On 12/2/2022 at 5:19 PM, patman30 said:

having said that most crypto coins are built on false promises
but in reality that is not much different to startups these days

Which led me to say that investing in startups falls under the Securities Act and therefore they cannot “make false promises” to their investors (without legal consequences), despite not being publicly listed. So no, startups these days are not like crypto currencies.

Posted
On 12/2/2022 at 4:26 PM, OneMoreFarang said:

You convinced me. Bitcoin is such a great idea. I will put all my money in it.

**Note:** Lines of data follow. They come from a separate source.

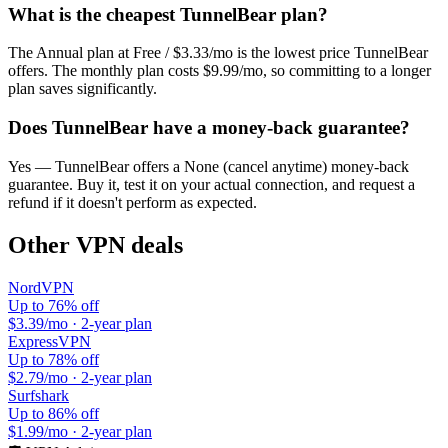
What is the cheapest
TunnelBear
plan?
The
Annual plan
at
Free / $3.33/mo
is the lowest price
TunnelBear
offers. The monthly plan costs
$9.99/mo
, so committing to a longer
plan saves significantly.
Does
TunnelBear
have a money-back guarantee?
Yes —
TunnelBear
offers a
None (cancel anytime)
money-back
guarantee. Buy it, test it on your actual connection, and request a
refund if it doesn't perform as expected.
Other VPN deals
NordVPN
Up to 76% off
$3.39/mo
·
2-year plan
ExpressVPN
Up to 78% off
$2.79/mo
·
2-year plan
Surfshark
Up to 86% off
$1.99/mo
·
2-year plan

And don't forget to buy the black light too so you can find it again... 

Posted
On 12/9/2022 at 4:30 PM, lkn said:

The main difference here between private and public company is that for the latter, the S.E.C. may file complaints “on their own” on behalf of the investors, which I don’t think they ever do for private companies

I stand corrected, the S.E.C. will also charge founders of private companies for misleading their investors, as they just did with SBF: “We allege that Sam Bankman-Fried built a house of cards on a foundation of deception while telling investors that it was one of the safest buildings in crypto”.

  • 1 month later...
Posted

It's a great feeling when your assets increase 50% in a month! 

As the golden cross approaches, time is running out to get it at discount prices.